Tönnies gibt sich geläutert

Nach seinen rassistischen Aussagen will der Aufsichtsratschef von Schalke 04 eine veränderte Sichtweise auf die Fremdenfeindlichkeit in der Gesellschaft entwickelt haben.

Aufsichtsratschef Clemens Tönnies hat während seines abgelaufenen dreimonatigen Tätigkeitsverbots beim Fußball-Bundesligisten Schalke 04 wegen eigener rassistischer Aussagen eine veränderte Sichtweise auf die Fremdenfeindlichkeit in der Gesellschaft entwickelt. „Der Alltagsrassismus ist viel größer, als ich gedacht habe“, sagte Tönnies der „Süddeutschen Zeitung“. Er berichtete unter anderem über Erkenntnisse aus Unterhaltungen mit afrikanischen Spielern und Mitarbeitern seines Unternehmens zu den Problemen von Migranten.

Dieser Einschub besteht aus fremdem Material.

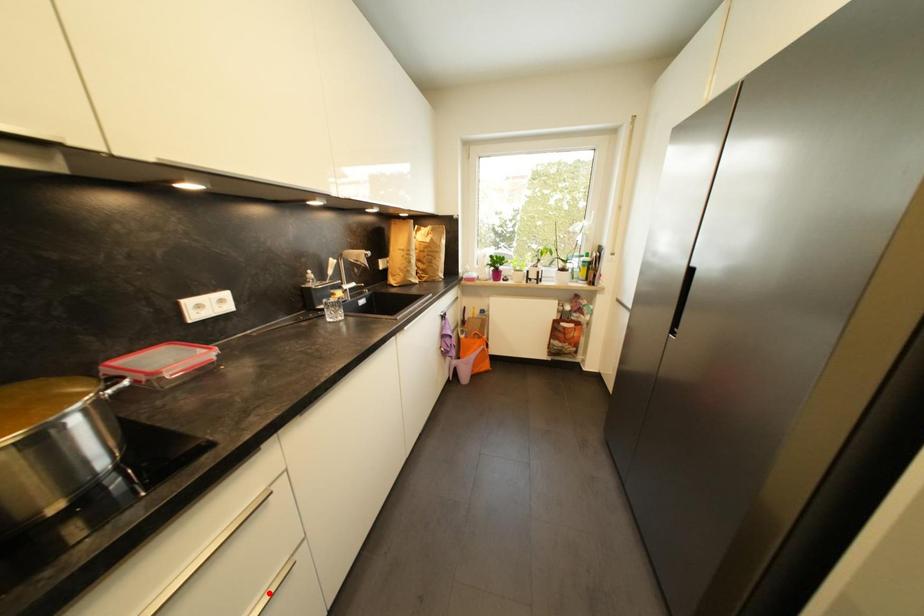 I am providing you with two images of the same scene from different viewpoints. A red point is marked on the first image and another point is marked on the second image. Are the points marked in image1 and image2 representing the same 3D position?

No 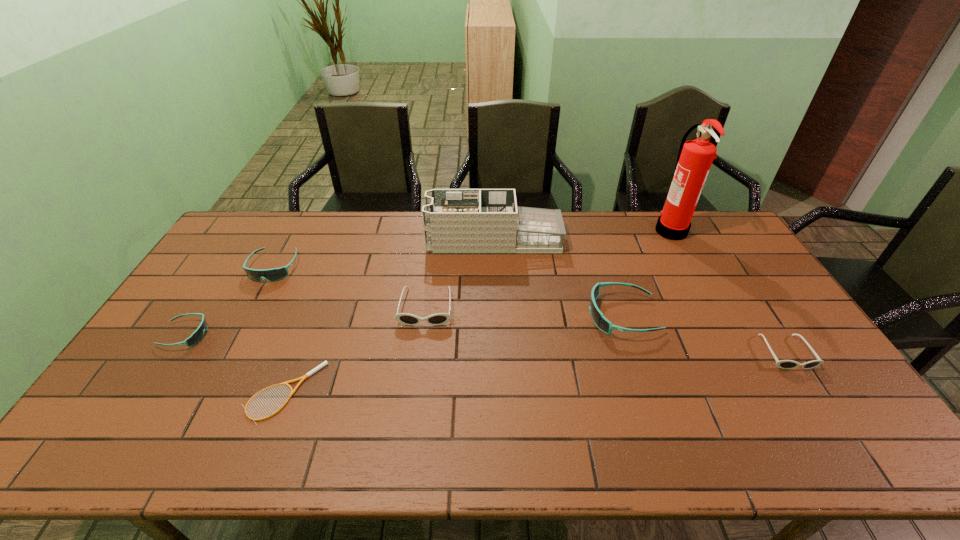 Identify the location of vacant area between the seventh shortest object and the leftmost object. The width and height of the screenshot is (960, 540). (340, 287).

Find the location of `vacant space that's between the beige tennis racket and the leftmost cyan sunglasses`. vacant space that's between the beige tennis racket and the leftmost cyan sunglasses is located at coordinates (235, 363).

The width and height of the screenshot is (960, 540). Identify the location of free space between the smallest cyan sunglasses and the fire extinguisher. (428, 282).

Where is `vacant area that lies between the bigger black sunglasses and the sixth object from right to left`? vacant area that lies between the bigger black sunglasses and the sixth object from right to left is located at coordinates (355, 350).

This screenshot has width=960, height=540. I want to click on free space that is in between the beige tennis racket and the seventh shortest object, so click(389, 316).

Identify the location of vacant area that lies between the second smallest cyan sunglasses and the dollhouse. Image resolution: width=960 pixels, height=540 pixels. (384, 254).

Locate an element on the screen. The height and width of the screenshot is (540, 960). unoccupied area between the sixth object from left to right and the dollhouse is located at coordinates (558, 278).

Identify the location of vacant area that lies between the tennis racket and the leftmost sunglasses. This screenshot has height=540, width=960. (235, 363).

Find the location of a particular element. This screenshot has height=540, width=960. blank region between the tennis racket and the tallest sunglasses is located at coordinates (453, 354).

Locate an element on the screen. The image size is (960, 540). object that is the closest to the second tallest object is located at coordinates (436, 319). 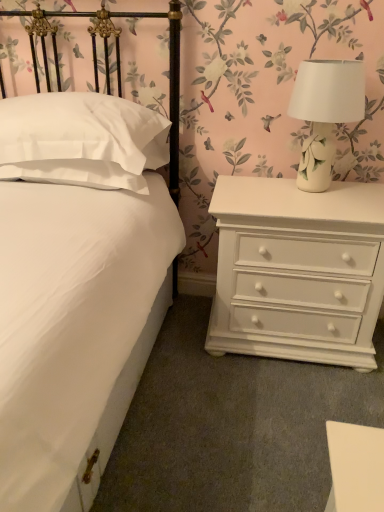 Question: Does white matte bed at center have a greater width compared to white satin pillow at left?

Choices:
 (A) yes
 (B) no

Answer: (A)

Question: Does white matte bed at center have a greater height compared to white satin pillow at left?

Choices:
 (A) yes
 (B) no

Answer: (A)

Question: From a real-world perspective, is white matte bed at center located higher than white satin pillow at left?

Choices:
 (A) no
 (B) yes

Answer: (A)

Question: Does white matte bed at center have a larger size compared to white satin pillow at left?

Choices:
 (A) no
 (B) yes

Answer: (B)

Question: From the image's perspective, would you say white matte bed at center is shown under white satin pillow at left?

Choices:
 (A) no
 (B) yes

Answer: (B)

Question: Considering the relative sizes of white matte bed at center and white satin pillow at left in the image provided, is white matte bed at center shorter than white satin pillow at left?

Choices:
 (A) yes
 (B) no

Answer: (B)

Question: From a real-world perspective, is white painted wood chest of drawers at right located higher than white satin pillow at left?

Choices:
 (A) yes
 (B) no

Answer: (B)

Question: Is white painted wood chest of drawers at right positioned behind white satin pillow at left?

Choices:
 (A) no
 (B) yes

Answer: (B)

Question: Is white painted wood chest of drawers at right closer to camera compared to white satin pillow at left?

Choices:
 (A) no
 (B) yes

Answer: (A)

Question: Is white painted wood chest of drawers at right taller than white satin pillow at left?

Choices:
 (A) no
 (B) yes

Answer: (B)

Question: Is there a large distance between white painted wood chest of drawers at right and white satin pillow at left?

Choices:
 (A) no
 (B) yes

Answer: (A)

Question: From the image's perspective, is white painted wood chest of drawers at right beneath white satin pillow at left?

Choices:
 (A) yes
 (B) no

Answer: (A)

Question: Is white matte bed at center wider than white ceramic lamp at upper right?

Choices:
 (A) no
 (B) yes

Answer: (B)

Die Schilderungen seiner Gesprächspartner hätten sein Bewusstsein für die Thematik weiter geschärft, sagte Tönnies: „Sie machen eigentlich täglich irgendwelche rassistischen Erfahrungen, wenn sie in der Stadt unterwegs sind. Ich habe gesagt: Das glaube ich nicht. Doch, sagten sie. Da ist mir nochmal einiges klar geworden.“ (sid)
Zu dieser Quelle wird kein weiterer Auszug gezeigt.